Eine entscheidende Rolle für die Freilassung Trotzkis und seiner russischen Mitgefangenen hat der Petrograder Sowjet gespielt, der die bürgerliche Provisorische Regierung solange unter Druck setzte, bis sie deren Freilassung forderte.

Später, während der Atlantiküberfahrt, wird Trotzki die ungeklärte Frage seiner Internierung in einem Brief an den Außenminister Miljukow in folgenden Worten fassen:

Wer verhaftete uns, und mit welcher Begründung? Dass der generelle Befehl, russische Bürger zu verhaften, deren Ansichten die britische Regierung nicht akzeptieren konnte, wirklich von der britischen Regierung ausging, steht außer Zweifel. Lloyd George konnte schließlich die glückliche Fügung nicht ungenutzt vorbeigehen lassen, die titanische Energie endlich unter Beweis zu stellen, derentwegen er an die Macht gekommen war. Nur eine Frage ist noch offen, nämlich: Wer verriet den britisch-kanadischen Behörden, welche Personen festgenommen werden sollten? Wer informierte Halifax in dieser kurzen Zeit von drei oder vier Tagen über unsere Ansichten? Die Umstände weisen darauf hin, dass dieser Dienst an die Alliierten von dem frisch renovierten russischen Konsulat ausging, von dem gleichen Konsulat, welches das Portrait von Nikolaus aus seinem Empfangsraum entfernt und das Wort „Kaiserlich“ aus seinem Titel gestrichen hatte.
(aus dem Englischen)

Max Slevogt veröffentlicht Arbeiten über den Krieg

Max Slevogt, Lithographie „Pegasus im Kriegsdienst“ (aus der Mappe „Geschichte“), Landesmuseum Mainz.

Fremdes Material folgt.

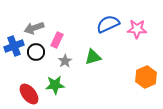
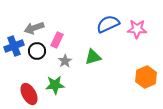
black circle: moved 1 px right, 1 px up
red ellipse: rotated 10 degrees clockwise
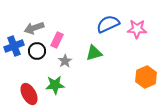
green triangle: moved 1 px right, 4 px up
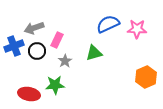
red ellipse: rotated 50 degrees counterclockwise
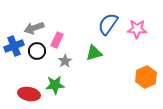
blue semicircle: rotated 30 degrees counterclockwise
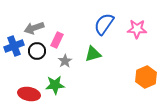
blue semicircle: moved 4 px left
green triangle: moved 1 px left, 1 px down
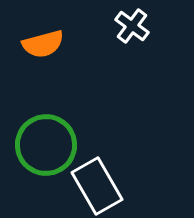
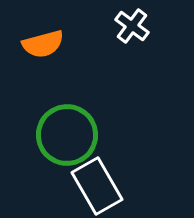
green circle: moved 21 px right, 10 px up
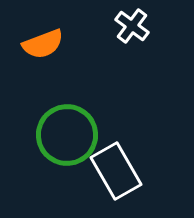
orange semicircle: rotated 6 degrees counterclockwise
white rectangle: moved 19 px right, 15 px up
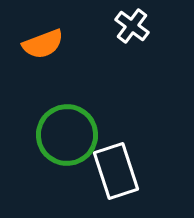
white rectangle: rotated 12 degrees clockwise
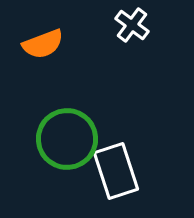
white cross: moved 1 px up
green circle: moved 4 px down
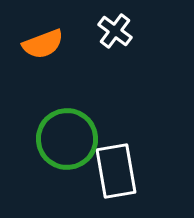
white cross: moved 17 px left, 6 px down
white rectangle: rotated 8 degrees clockwise
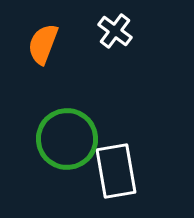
orange semicircle: rotated 132 degrees clockwise
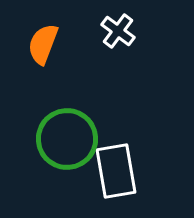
white cross: moved 3 px right
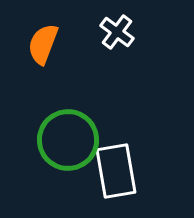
white cross: moved 1 px left, 1 px down
green circle: moved 1 px right, 1 px down
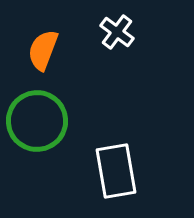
orange semicircle: moved 6 px down
green circle: moved 31 px left, 19 px up
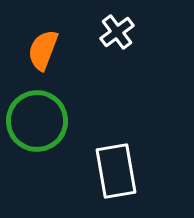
white cross: rotated 16 degrees clockwise
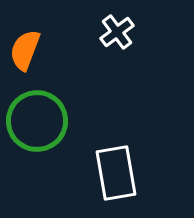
orange semicircle: moved 18 px left
white rectangle: moved 2 px down
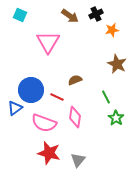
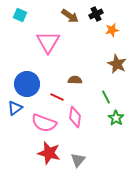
brown semicircle: rotated 24 degrees clockwise
blue circle: moved 4 px left, 6 px up
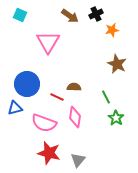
brown semicircle: moved 1 px left, 7 px down
blue triangle: rotated 21 degrees clockwise
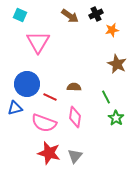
pink triangle: moved 10 px left
red line: moved 7 px left
gray triangle: moved 3 px left, 4 px up
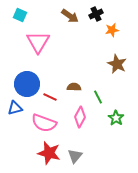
green line: moved 8 px left
pink diamond: moved 5 px right; rotated 20 degrees clockwise
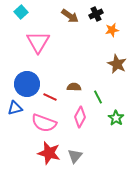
cyan square: moved 1 px right, 3 px up; rotated 24 degrees clockwise
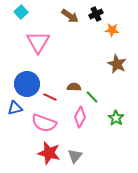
orange star: rotated 16 degrees clockwise
green line: moved 6 px left; rotated 16 degrees counterclockwise
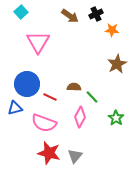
brown star: rotated 18 degrees clockwise
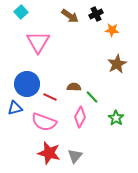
pink semicircle: moved 1 px up
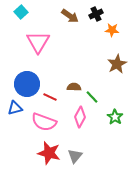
green star: moved 1 px left, 1 px up
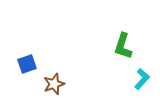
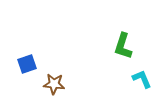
cyan L-shape: rotated 65 degrees counterclockwise
brown star: rotated 25 degrees clockwise
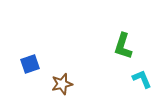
blue square: moved 3 px right
brown star: moved 8 px right; rotated 20 degrees counterclockwise
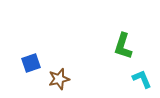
blue square: moved 1 px right, 1 px up
brown star: moved 3 px left, 5 px up
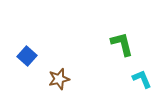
green L-shape: moved 1 px left, 2 px up; rotated 148 degrees clockwise
blue square: moved 4 px left, 7 px up; rotated 30 degrees counterclockwise
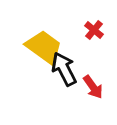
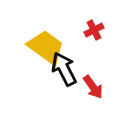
red cross: rotated 24 degrees clockwise
yellow trapezoid: moved 2 px right
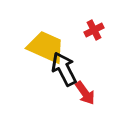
yellow trapezoid: rotated 12 degrees counterclockwise
red arrow: moved 8 px left, 6 px down
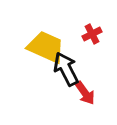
red cross: moved 2 px left, 4 px down
black arrow: moved 2 px right
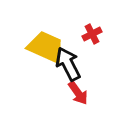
black arrow: moved 2 px right, 5 px up
red arrow: moved 7 px left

In diesem Jahr veröffentlicht der deutsche impressionistische Maler Max Slevogt (1868-1932) sein „Kriegstagebuch“mitZeichnungen und Aquarellen, sowie das Mappenwerk „Geschichte“. In beiden setzt er sich mit den Schrecken des Krieges auseinander. In dem Mappenwerk finden sich albtraumartige Lithographien wie „Die oberste Heeresleitung“: Eine an Generalfeldmarschall von Hindenburg erinnernde uniformierte Gestalt tippt mit dem Zeigefinger auf einen auf ein Podest gestellten Kopf, während Teile aus dessen entblößtem Gehirn auf den Boden geschleudert werden. Andere Lithographien tragen Titel wie „Der Traum des Siegers“, „Pegasus im Kriegsdienst“oder„Finale“.Letzteres zeigt einen knorrigen Baum, über dem ein Adler auffliegt, während ein einbeiniger Kriegsversehrter mit Krücken an mehreren aufgestellten Kreuzen vorbeihumpelt.

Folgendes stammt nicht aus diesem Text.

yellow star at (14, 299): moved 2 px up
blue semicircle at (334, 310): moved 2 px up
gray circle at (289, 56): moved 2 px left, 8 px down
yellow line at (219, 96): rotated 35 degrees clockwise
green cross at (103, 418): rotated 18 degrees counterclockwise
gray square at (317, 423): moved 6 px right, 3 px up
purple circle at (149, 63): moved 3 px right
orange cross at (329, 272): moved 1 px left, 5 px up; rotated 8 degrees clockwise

Wie viele seiner Künstlerkollegen hat sich Max Slevogt 1914 zunächst freiwillig an die Front gemeldet – nicht als Soldat, sondern als offizieller Kriegsmaler. Er sieht und malt dort aber keineswegs großartige Schlachtengemälde, wie man es von einem im Kaiserreich anerkannten Künstler erwartet hätte. Seine Werke zeigen vielmehr brutale Zerstörungen, wie auf seinen Aquarellen von der „Kathedrale von Löwen“, von der „Versorgung Verwundeter in einer Kirche“ oder eines „Gefallenen Engländers“. Einmal an der Front, verblasst seine anfängliche Kriegsbegeisterung rasch. Er kann in die Heimat zurückkehren, wo er seine Eindrücke in künstlerischen Werken verarbeitet.